Mancha la tinta, los dedos se le van volviendo negros y, cuando llega a casa debe pasar un buen rato limpiándoselos con ayuda de su mujer, Teresa, mientras sus hijos corretean o lloran en torno a ellos. El oficio de aprendiz de cajista tiene ese pequeño inconveniente.
La labor de Martín no es demasiado complicada, pero es agotadora: una vez que se han imprimido las páginas del día, debe devolver a cada cajetín los pequeños tipos móviles empleados. Las aes con las aes, las bes con las bes… Es casi como el tránsito de cada jornada: el sueño borra los límites de las páginas vividas y devuelve cada letra a su cajón en la cabeza para que, al día siguiente, podamos volver a componer la escritura de nuestros pasos por este mundo de locos.

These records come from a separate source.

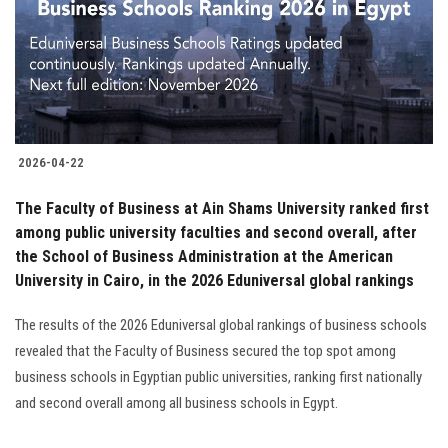
Students
Faculty Staff
Postgraduate
2026-04-22
Alumni
The Faculty of Business at Ain Shams University ranked first
Employees
among public university faculties and second overall, after
the School of Business Administration at the American
University in Cairo, in the 2026 Eduniversal global rankings
Visitors
The results of the 2026 Eduniversal global rankings of business schools
Apply Now
revealed that the Faculty of Business secured the top spot among
business schools in Egyptian public universities, ranking first nationally
and second overall among all business schools in Egypt.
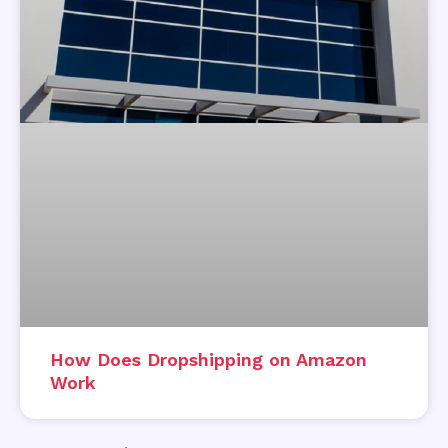
How Does Dropshipping on Amazon
Work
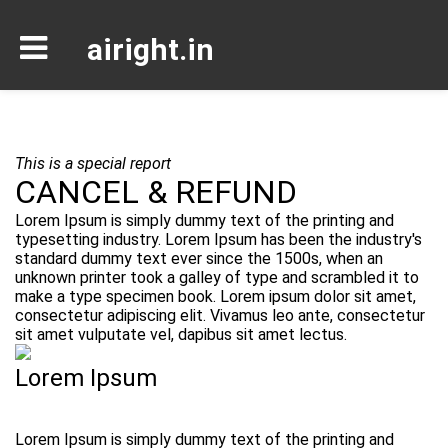
airight.in
This is a special report
CANCEL & REFUND
Lorem Ipsum is simply dummy text of the printing and
typesetting industry. Lorem Ipsum has been the industry's
standard dummy text ever since the 1500s, when an
unknown printer took a galley of type and scrambled it to
make a type specimen book. Lorem ipsum dolor sit amet,
consectetur adipiscing elit. Vivamus leo ante, consectetur
sit amet vulputate vel, dapibus sit amet lectus.
Lorem Ipsum
Lorem Ipsum is simply dummy text of the printing and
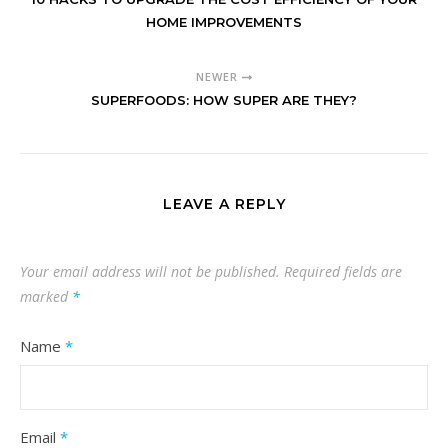
HOME IMPROVEMENTS
NEWER
SUPERFOODS: HOW SUPER ARE THEY?
LEAVE A REPLY
Your email address will not be published.
Required fields are
marked
*
Name
*
Email
*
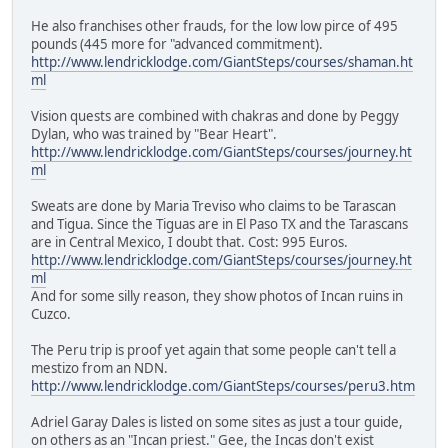
He also franchises other frauds, for the low low pirce of 495
pounds (445 more for "advanced commitment).
http://www.lendricklodge.com/GiantSteps/courses/shaman.ht
ml
Vision quests are combined with chakras and done by Peggy
Dylan, who was trained by "Bear Heart".
http://www.lendricklodge.com/GiantSteps/courses/journey.ht
ml
Sweats are done by Maria Treviso who claims to be Tarascan
and Tigua. Since the Tiguas are in El Paso TX and the Tarascans
are in Central Mexico, I doubt that. Cost: 995 Euros.
http://www.lendricklodge.com/GiantSteps/courses/journey.ht
ml
And for some silly reason, they show photos of Incan ruins in
Cuzco.
The Peru trip is proof yet again that some people can't tell a
mestizo from an NDN.
http://www.lendricklodge.com/GiantSteps/courses/peru3.htm
Adriel Garay Dales is listed on some sites as just a tour guide,
on others as an "Incan priest." Gee, the Incas don't exist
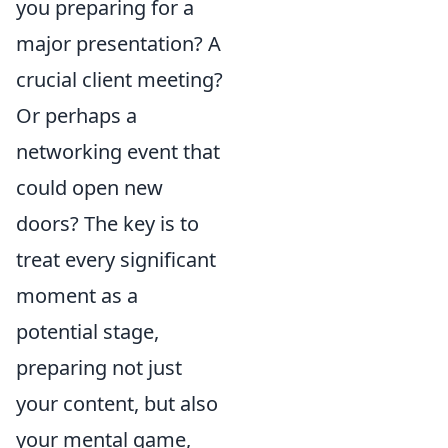
you preparing for a
major presentation? A
crucial client meeting?
Or perhaps a
networking event that
could open new
doors? The key is to
treat every significant
moment as a
potential stage,
preparing not just
your content, but also
your mental game,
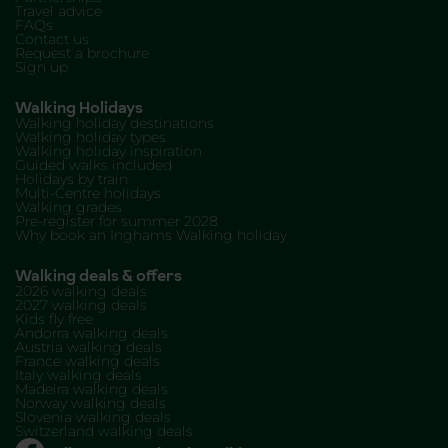
Travel advice
FAQs
Contact us
Request a brochure
Sign up
Walking Holidays
Walking holiday destinations
Walking holiday types
Walking holiday inspiration
Guided walks included
Holidays by train
Multi-Centre holidays
Walking grades
Pre-register for summer 2028
Why book an Inghams Walking holiday
Walking deals & offers
2026 walking deals
2027 walking deals
Kids fly free
Andorra walking deals
Austria walking deals
France walking deals
Italy walking deals
Madeira walking deals
Norway walking deals
Slovenia walking deals
Switzerland walking deals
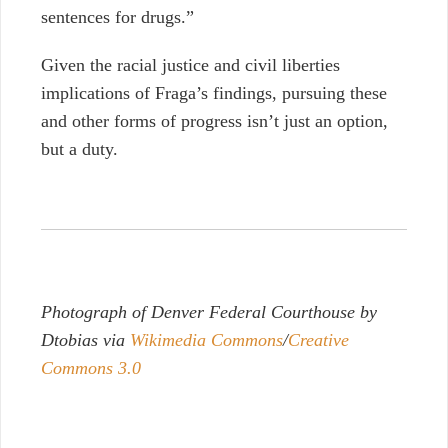
sentences for drugs.”
Given the racial justice and civil liberties
implications of Fraga’s findings, pursuing these
and other forms of progress isn’t just an option,
but a duty.
Photograph of Denver Federal Courthouse by
Dtobias via
Wikimedia Commons
/
Creative
Commons 3.0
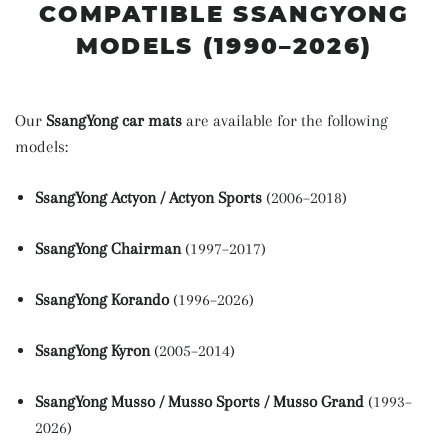
COMPATIBLE SSANGYONG
MODELS (1990–2026)
Our
SsangYong car mats
are available for the following
models:
SsangYong Actyon / Actyon Sports
(2006–2018)
SsangYong Chairman
(1997–2017)
SsangYong Korando
(1996–2026)
SsangYong Kyron
(2005–2014)
SsangYong Musso / Musso Sports / Musso Grand
(1993–
2026)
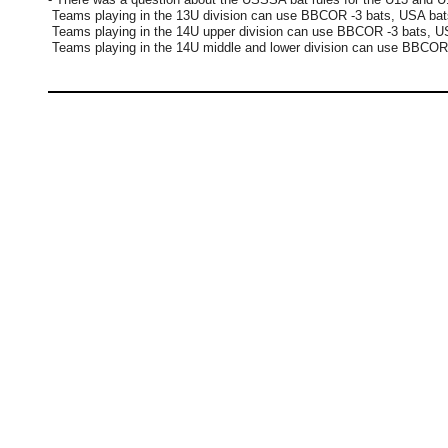
Teams playing in the 13U division can use BBCOR -3 bats, USA ba
Teams playing in the 14U upper division can use BBCOR -3 bats,
Teams playing in the 14U middle and lower division can use BBCO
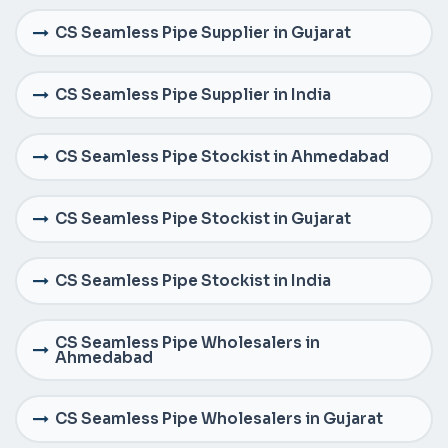
CS Seamless Pipe Supplier in Gujarat
CS Seamless Pipe Supplier in India
CS Seamless Pipe Stockist in Ahmedabad
CS Seamless Pipe Stockist in Gujarat
CS Seamless Pipe Stockist in India
CS Seamless Pipe Wholesalers in
Ahmedabad
CS Seamless Pipe Wholesalers in Gujarat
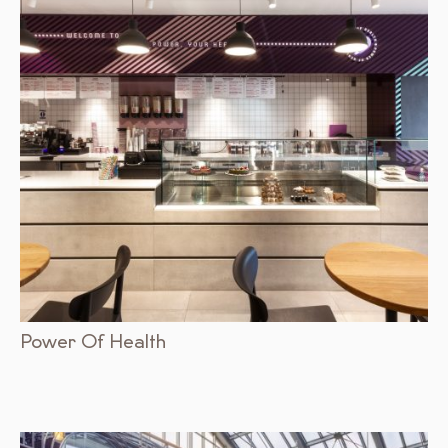
Power Of Health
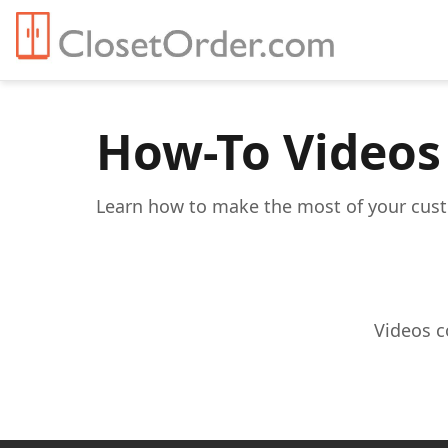
How-To Videos
Learn how to make the most of your custo
Videos c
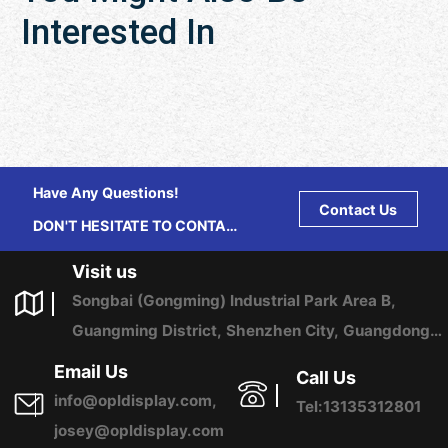
Interested In
Have Any Questions!
Contact Us
DON'T HESITATE TO CONTACT
US ANY TIME.
Visit us
Songbai (Gongming) Industrial Park Area B,
Guangming District, Shenzhen City, Guangdong
Province, China
Email Us
Call Us
info@opldisplay.com,
Tel:13135312801
josey@opldisplay.com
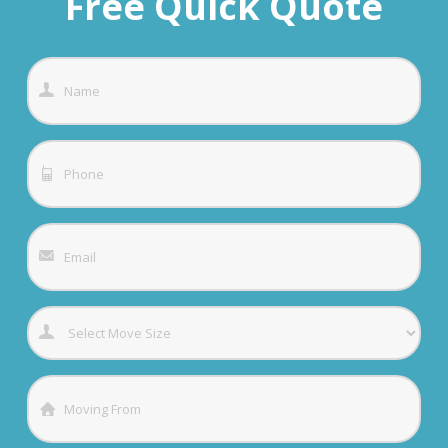
Free Quick Quote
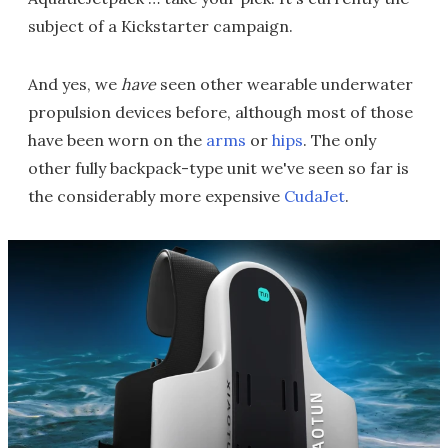
subject of a Kickstarter campaign.
And yes, we
have
seen other wearable underwater
propulsion devices before, although most of those
have been worn on the
arms
or
hips
. The only
other fully backpack-type unit we've seen so far is
the considerably more expensive
CudaJet
.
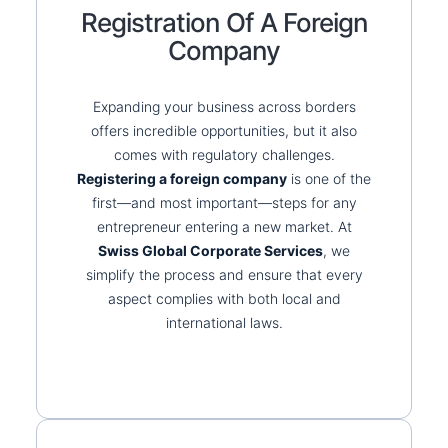
Registration Of A Foreign
Company
Expanding your business across borders
offers incredible opportunities, but it also
comes with regulatory challenges.
Registering a foreign company
is one of the
first—and most important—steps for any
entrepreneur entering a new market. At
Swiss Global Corporate Services
, we
simplify the process and ensure that every
aspect complies with both local and
international laws.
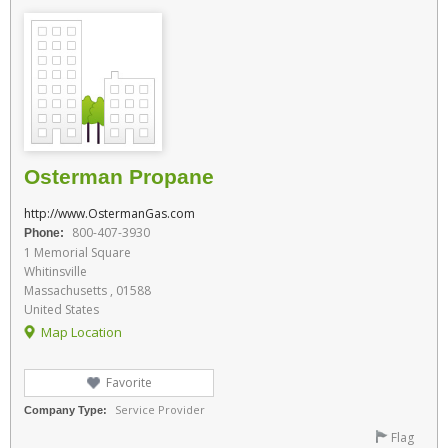
Osterman Propane
http://www.OstermanGas.com
800-407-3930
Phone:
1 Memorial Square
Whitinsville
Massachusetts , 01588
United States
Map Location
Favorite
Service Provider
Company Type:
Flag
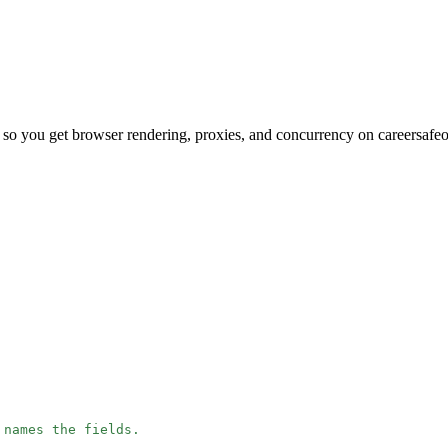
so you get browser rendering, proxies, and concurrency on careersafe
 names the fields.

De labor tan manual extrae cada día el aprendiz un caudal de sabiduría. Entran en el taller todo tipo de personas cultas, especialmente los escritores, que dejan allí sus libros manuscritos para que el impresor, con esmero, los publique. Se forman tertulias en las que se habla de todo lo humano y de algo de lo divino. A todos sorprende la magia de este trabajo, lleno de detalles curiosos, como el de los tipos de plomo inversos, esas cajas de texto con las letras al revés, que son como el anverso y el reverso de una página escrita por un solo lado, como el rostro verdadero y el del espejo que aquel refleja o el destello de la vida en la muerte, que es un desandar de lo andado.
Lugar más hermoso para oficio tan pausado no pudo hallarse en ningún rincón de la villa y corte. Al entrar, un olor a papel y a tinta recibe al visitante, que experimenta un gran placer al contemplar la pausa con que los artesanos se dedican a componer los libros. La pausa de los tiempos de antes, cuando la prisa aún no se había inventado...
Un día hubo un gran revuelo en el taller de imprenta, puesto que fue a visitarlo el rey de España, duque de Parma y Plasencia, rey de Nápoles y de Sicilia, aunque era más conocido con el apelativo de “el mejor alcalde de Madrid”. Carlos III había recibido con entusiasmo el proyecto de publicación de una vieja novela.
En el taller de imprenta, el aprendiz Martín, un vizcaíno que tenía pocas letras, aprendió muchas cosas. No pasó a la historia de los hombres, pero solo Dios sabe que fue él quien compuso (por concesión del oficial) la caja de la página inicial del primer capítulo de una de las más bellas ediciones del taller de Joaquín Ibarra. ¿Cómo empezaba ese capítulo? Curiosos lectores, lean ahora en orden las palabras iniciales de los párrafos de este cuento de abajo hacia arriba y lo sabrán.